Material Characterization and Remelting Behavior of Recycled Aluminum Briquettes Produced from Machining Chips

This study presents a material-level characterization of recycled aluminum briquettes produced by cold pressing Al–Si–Mg machining chips and investigates their behavior during subsequent remelting. The study evaluates density, porosity, chemical composition, and metallurgical yield before and after remelting, with the aim of assessing material-related prerequisites for potential metallurgical reuse applications. The cold-pressed briquette (Sample A) exhibited a bulk density of 2.29 g·cm−3 and an estimated porosity of 14.6%, attributed mainly to intergranular voids and residual surface contaminants.
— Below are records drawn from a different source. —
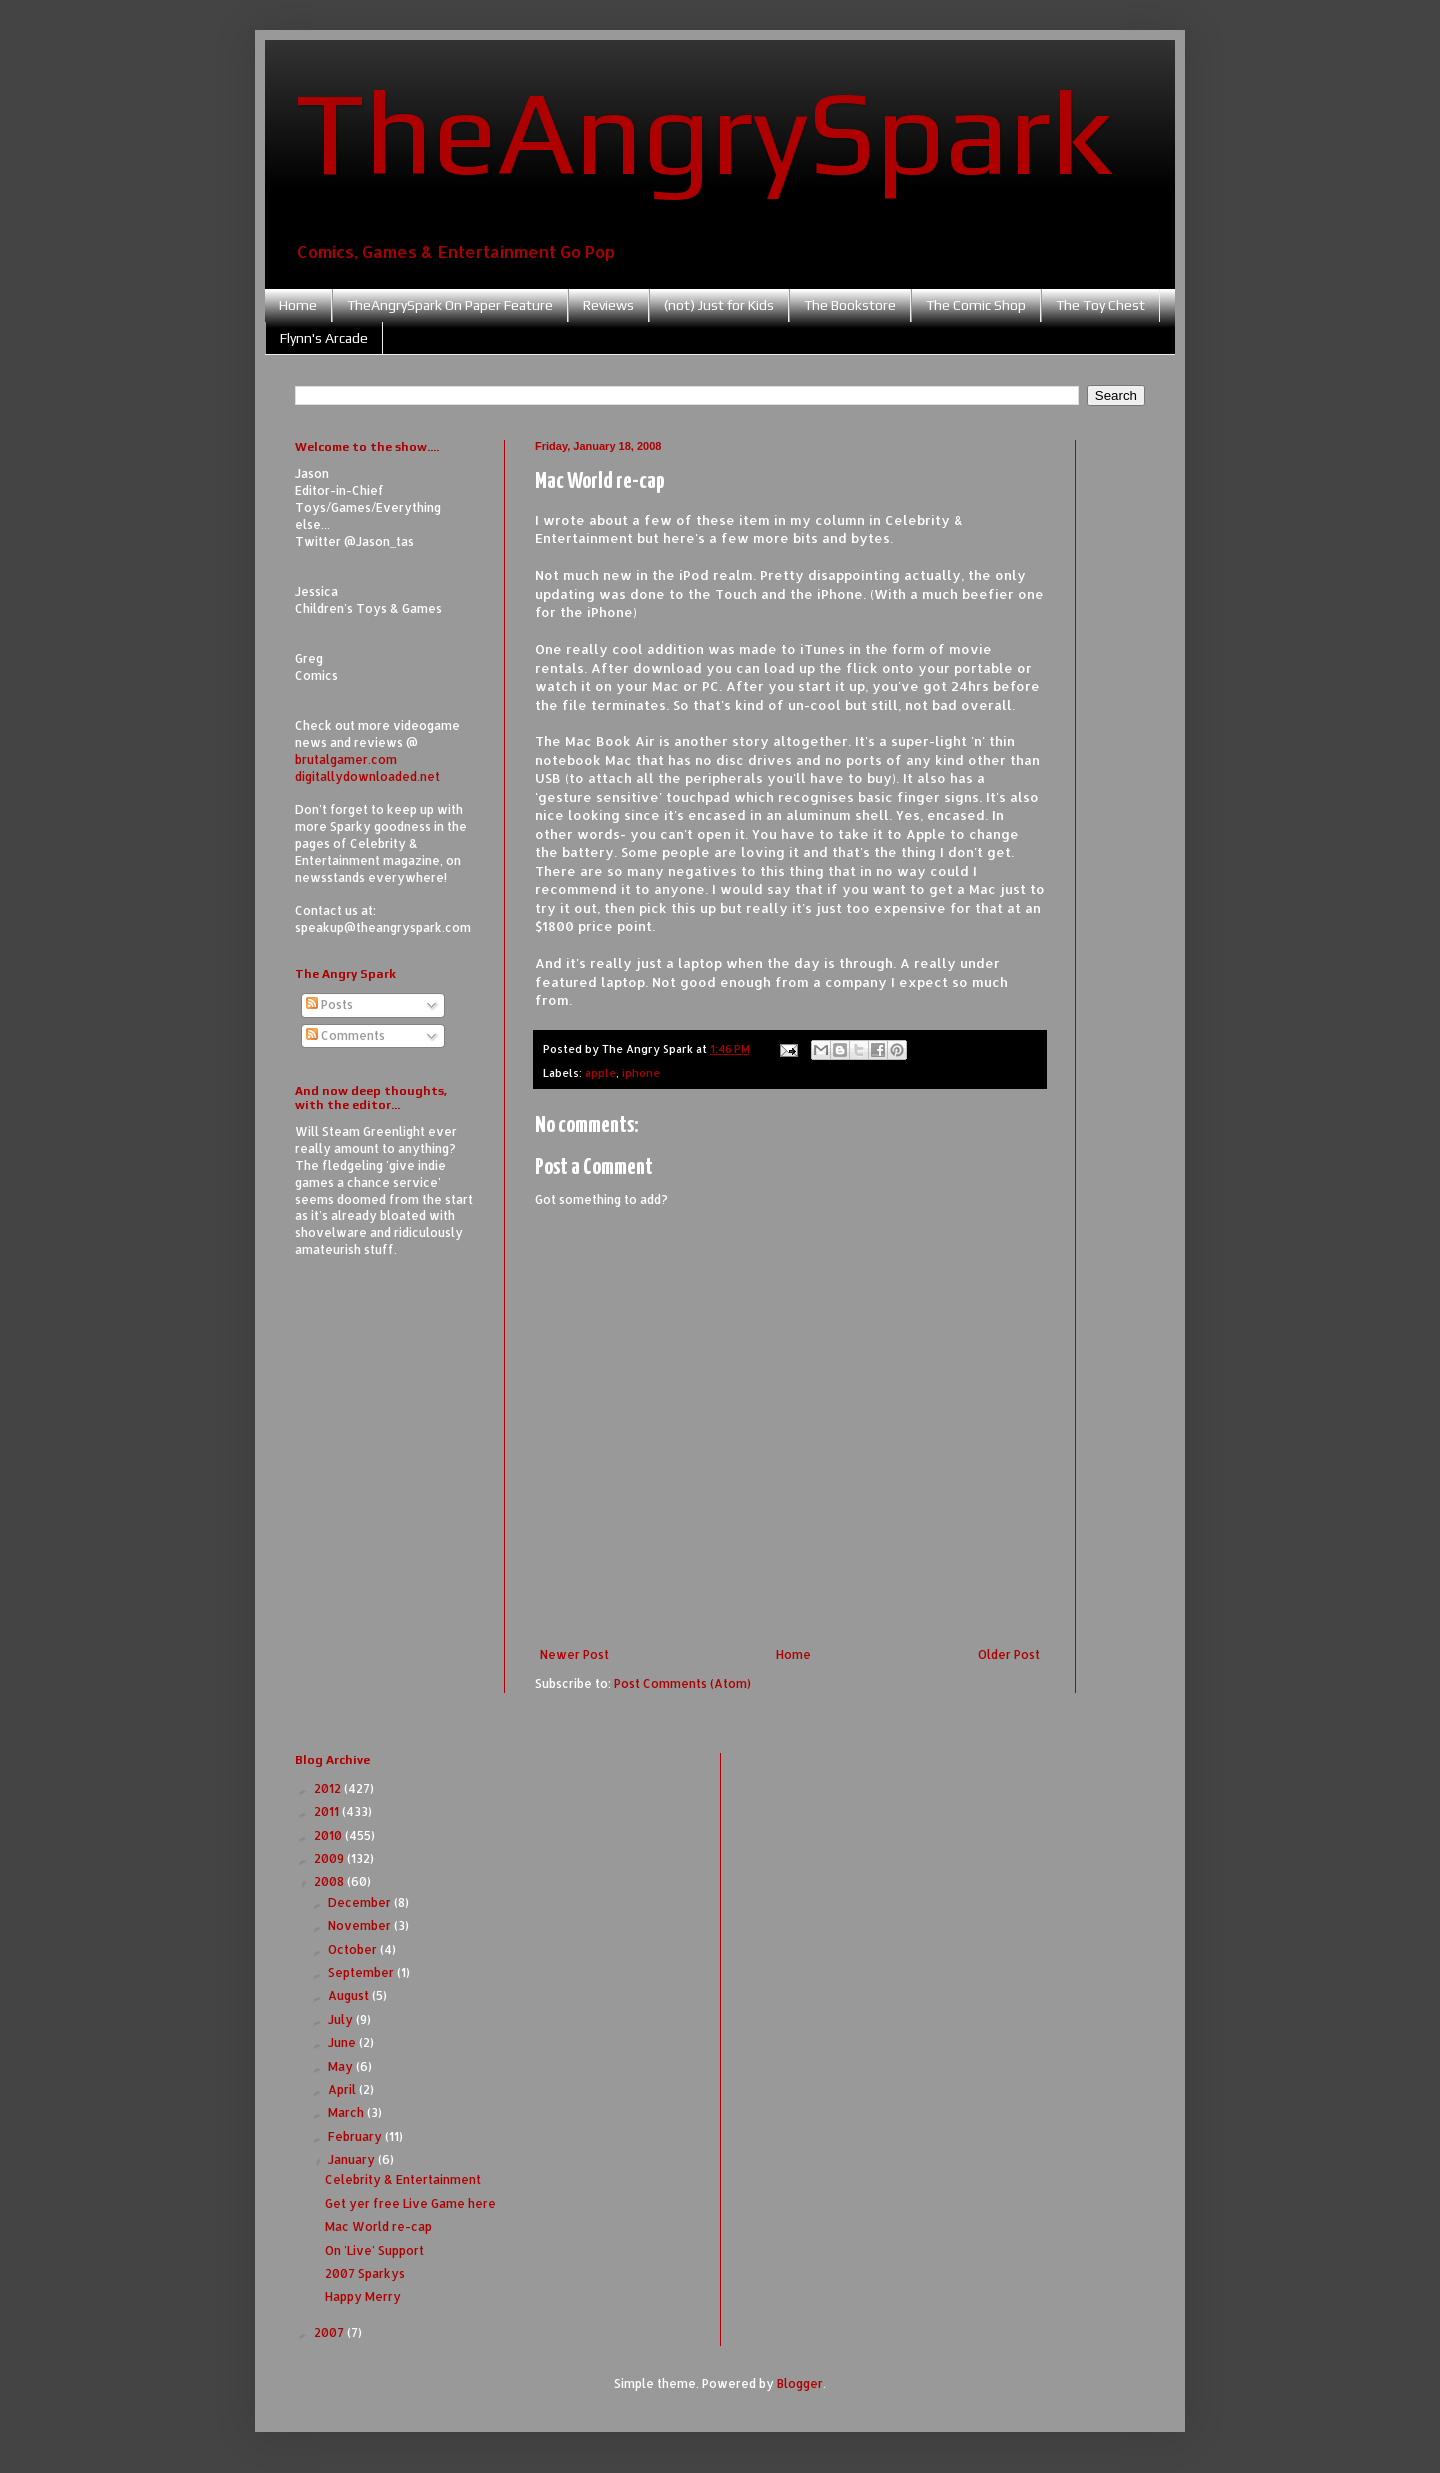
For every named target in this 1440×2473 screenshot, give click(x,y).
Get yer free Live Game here (410, 2203)
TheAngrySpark (704, 131)
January (353, 2159)
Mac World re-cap (378, 2226)
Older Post (1009, 1654)
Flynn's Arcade (324, 338)
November (361, 1925)
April (343, 2089)
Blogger (800, 2383)
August (350, 1995)
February (356, 2136)
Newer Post (574, 1654)
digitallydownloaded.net (367, 776)
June (343, 2042)
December (361, 1902)
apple (600, 1073)
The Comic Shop (976, 305)
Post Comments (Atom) (682, 1683)
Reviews (608, 305)
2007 (330, 2332)
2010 (329, 1835)
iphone (641, 1073)
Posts (329, 1004)
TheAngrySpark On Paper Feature (450, 305)
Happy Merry (363, 2296)
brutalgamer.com (346, 759)
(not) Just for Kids (719, 305)
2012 (329, 1788)
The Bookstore (850, 305)
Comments (345, 1035)
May (342, 2066)
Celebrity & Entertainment (403, 2179)
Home (298, 305)
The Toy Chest (1100, 305)
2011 (328, 1811)
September (362, 1972)
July (342, 2019)
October (354, 1949)
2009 (330, 1858)
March (347, 2112)
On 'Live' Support (374, 2250)
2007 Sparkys (365, 2273)
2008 (330, 1881)
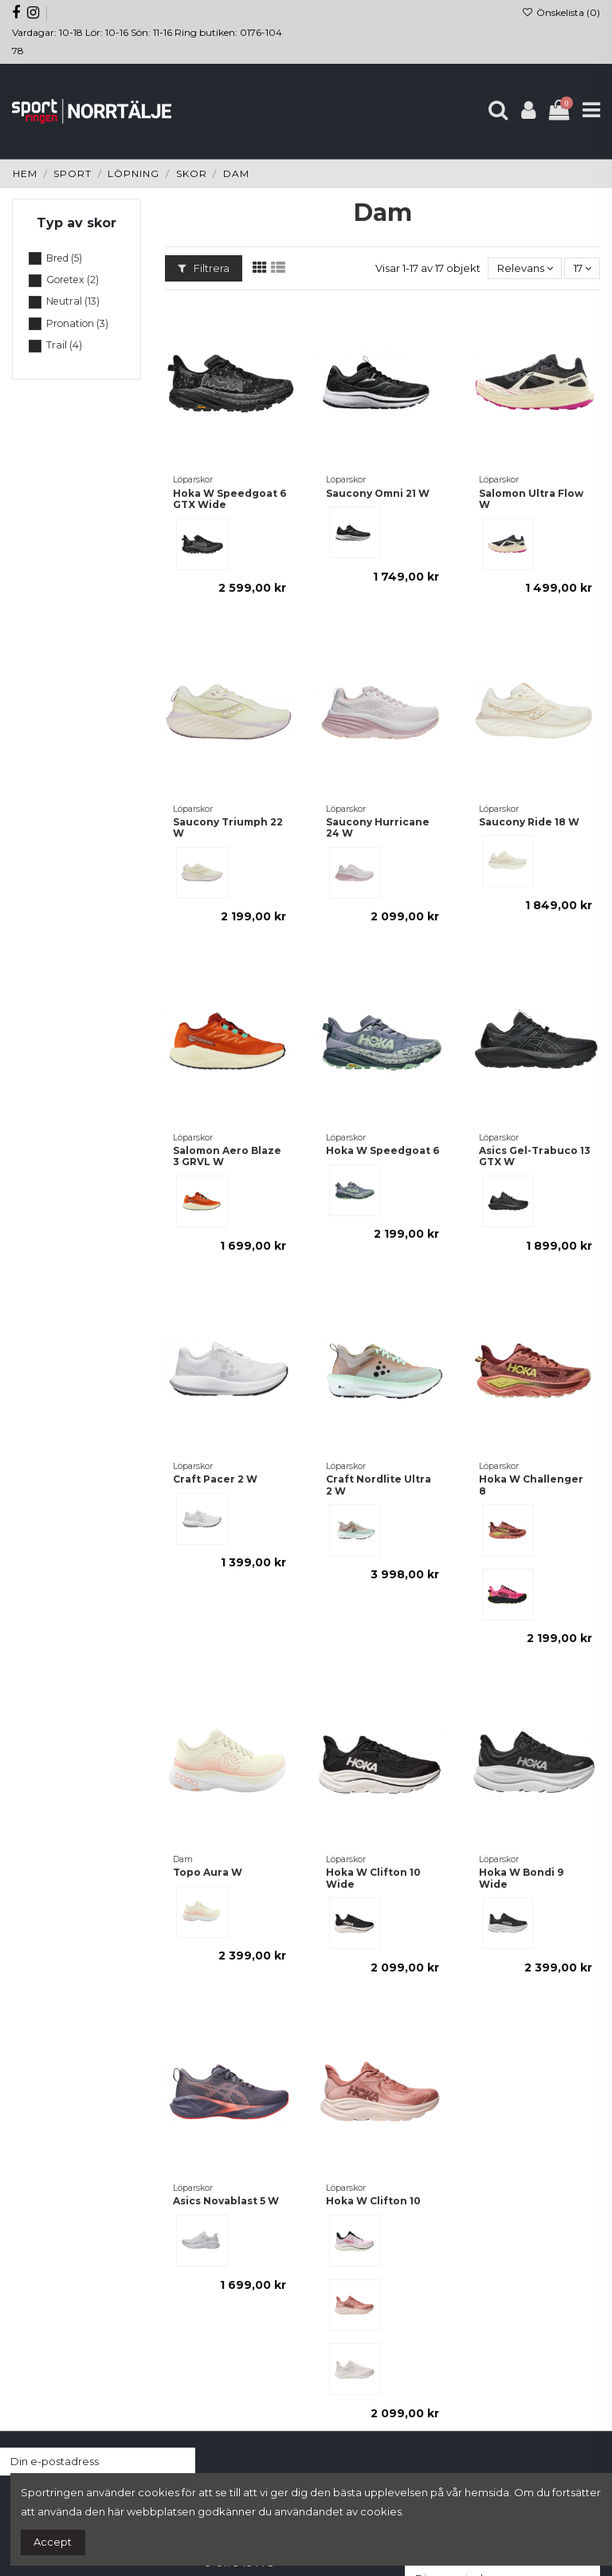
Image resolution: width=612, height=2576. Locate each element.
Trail (64, 345)
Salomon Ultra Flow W (531, 498)
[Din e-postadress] (82, 2462)
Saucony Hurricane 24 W (378, 827)
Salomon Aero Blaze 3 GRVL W (227, 1156)
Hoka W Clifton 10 (373, 2201)
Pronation (77, 323)
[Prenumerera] (179, 2462)
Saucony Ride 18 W (529, 822)
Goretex (72, 280)
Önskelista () (561, 12)
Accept (52, 2541)
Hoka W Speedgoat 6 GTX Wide (229, 498)
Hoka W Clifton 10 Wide (373, 1877)
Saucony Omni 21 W (378, 493)
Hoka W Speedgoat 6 (382, 1150)
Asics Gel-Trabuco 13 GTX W (534, 1156)
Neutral (73, 301)
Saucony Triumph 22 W (228, 827)
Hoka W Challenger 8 (531, 1484)
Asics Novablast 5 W (226, 2201)
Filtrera (204, 268)
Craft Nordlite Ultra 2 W (378, 1484)
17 (582, 268)
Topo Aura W (207, 1872)
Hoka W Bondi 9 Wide (521, 1877)
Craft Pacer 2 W (215, 1479)
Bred (64, 258)
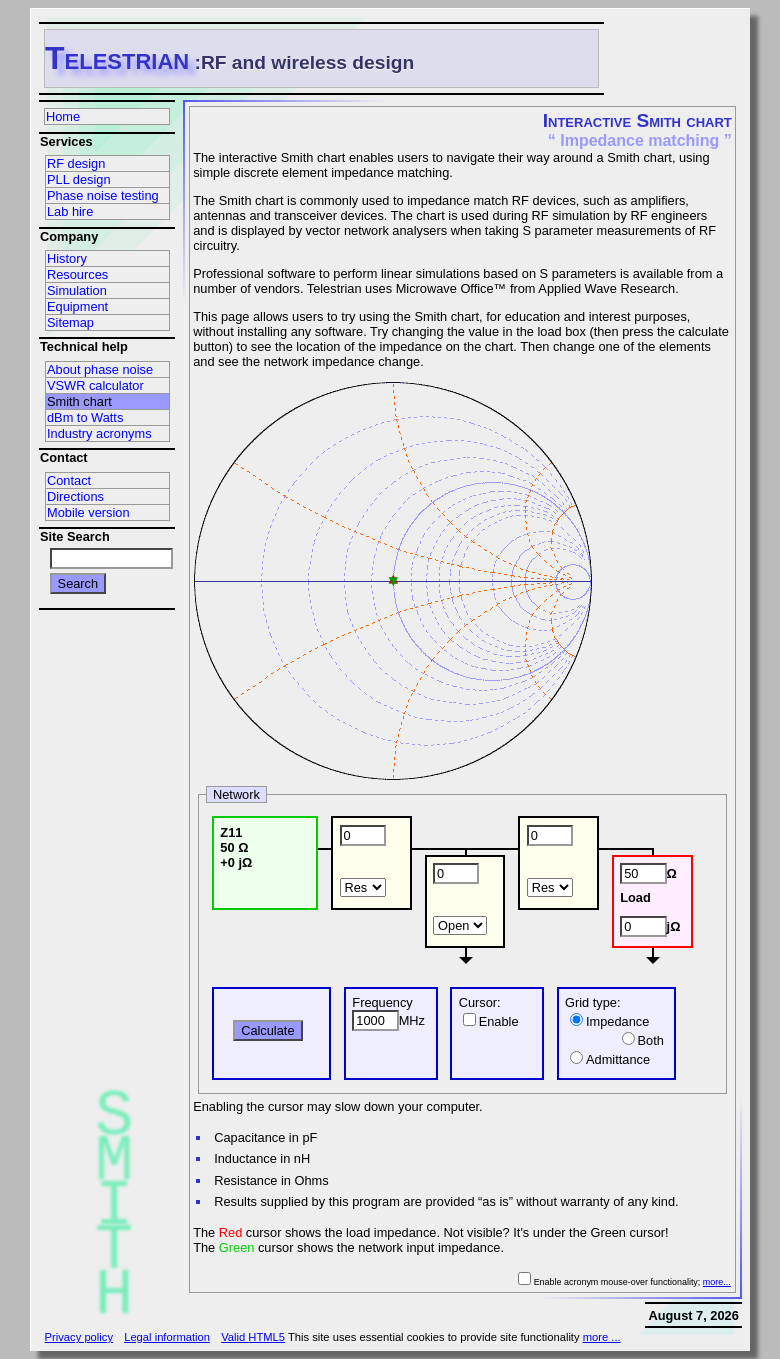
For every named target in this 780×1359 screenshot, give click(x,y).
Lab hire (70, 211)
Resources (77, 274)
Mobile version (88, 512)
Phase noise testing (103, 195)
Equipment (77, 306)
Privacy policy (79, 1337)
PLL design (79, 179)
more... (717, 1282)
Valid (253, 1337)
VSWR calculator (95, 385)
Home (63, 116)
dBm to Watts (85, 417)
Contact (69, 480)
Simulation (77, 290)
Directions (75, 496)
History (67, 258)
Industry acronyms (99, 433)
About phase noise (100, 369)
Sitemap (70, 322)
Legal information (167, 1337)
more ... (602, 1337)
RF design (76, 163)
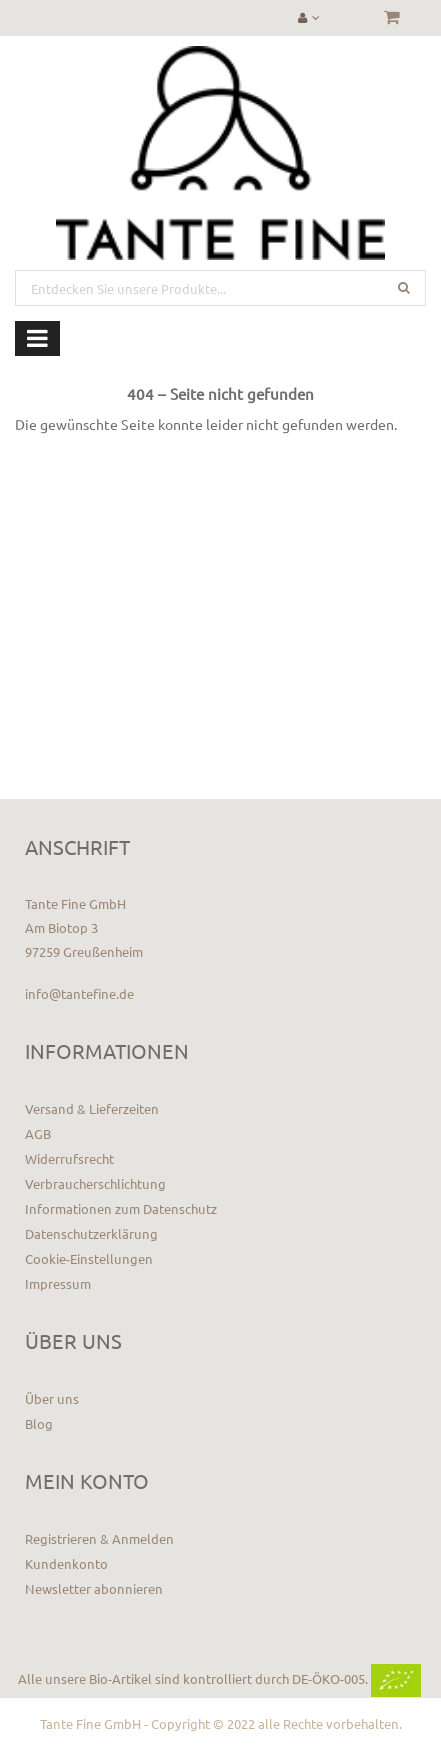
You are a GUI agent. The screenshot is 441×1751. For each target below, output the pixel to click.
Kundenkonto (66, 1563)
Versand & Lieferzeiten (92, 1108)
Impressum (58, 1283)
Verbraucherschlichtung (95, 1183)
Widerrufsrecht (69, 1158)
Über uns (52, 1398)
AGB (38, 1133)
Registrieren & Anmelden (99, 1538)
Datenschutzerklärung (91, 1233)
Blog (39, 1423)
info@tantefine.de (79, 993)
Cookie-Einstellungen (89, 1258)
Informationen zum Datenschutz (121, 1208)
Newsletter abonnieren (94, 1588)
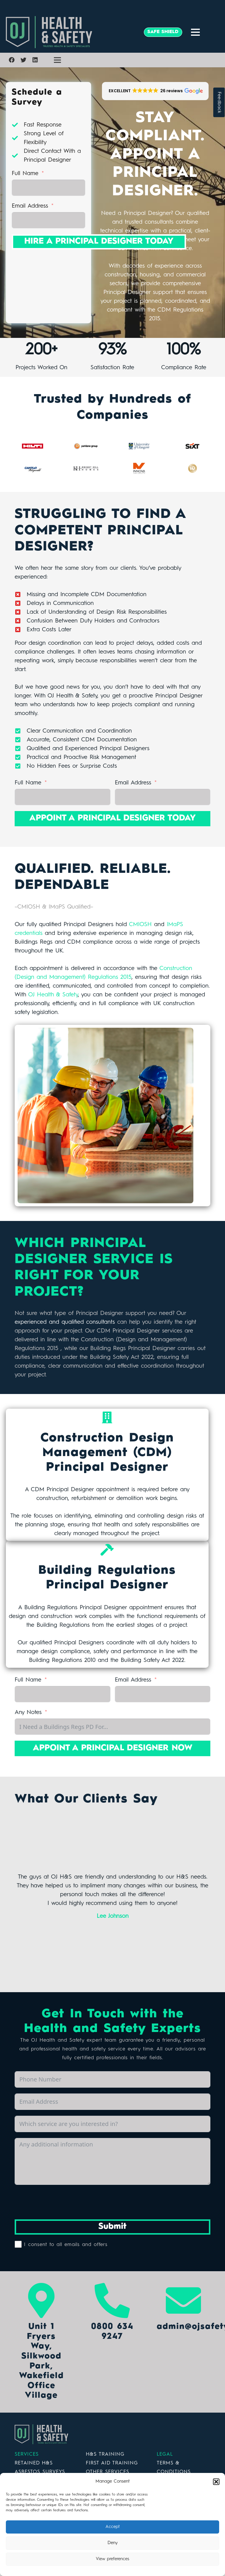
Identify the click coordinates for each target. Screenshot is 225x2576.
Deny (113, 2543)
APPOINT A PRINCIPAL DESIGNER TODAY (112, 818)
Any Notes (28, 1712)
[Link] (71, 32)
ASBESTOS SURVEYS (40, 2471)
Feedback (219, 102)
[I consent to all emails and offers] (18, 2244)
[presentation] (59, 2202)
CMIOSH (140, 925)
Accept (112, 2527)
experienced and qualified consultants (65, 1322)
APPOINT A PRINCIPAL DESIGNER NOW (112, 1748)
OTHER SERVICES (107, 2471)
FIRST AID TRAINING (112, 2463)
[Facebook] (12, 60)
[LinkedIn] (35, 60)
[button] (216, 2482)
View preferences (112, 2559)
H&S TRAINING (105, 2454)
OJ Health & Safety (53, 995)
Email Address (30, 206)
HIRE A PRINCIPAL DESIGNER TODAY (98, 241)
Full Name (25, 174)
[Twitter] (23, 60)
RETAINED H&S (34, 2463)
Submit (112, 2227)
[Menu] (195, 32)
After melting and resolidification (Sample B), the density increased to 2.388 g·cm−3, while the estimated porosity decreased to 10.9%. Handheld ED-XRF analysis indicated no substantial compositional variation within the instrumental uncertainty range after remelting. SEM–EDS observations revealed Al-rich surface regions containing minor oxygen contributions associated with naturally formed surface oxides, while no pronounced intermetallic features were observed at the analyzed surface locations. The remelting process achieved a metallurgical yield of 94.2% with low dross generation. The results indicate that appropriately preprocessed and compacted aluminum machining chips can form mechanically stable briquettes with favorable remelting characteristics and potential applicability in secondary metallurgical processing. However, the present study does not evaluate deoxidation efficiency under molten steel conditions, which remains a subject for future investigation.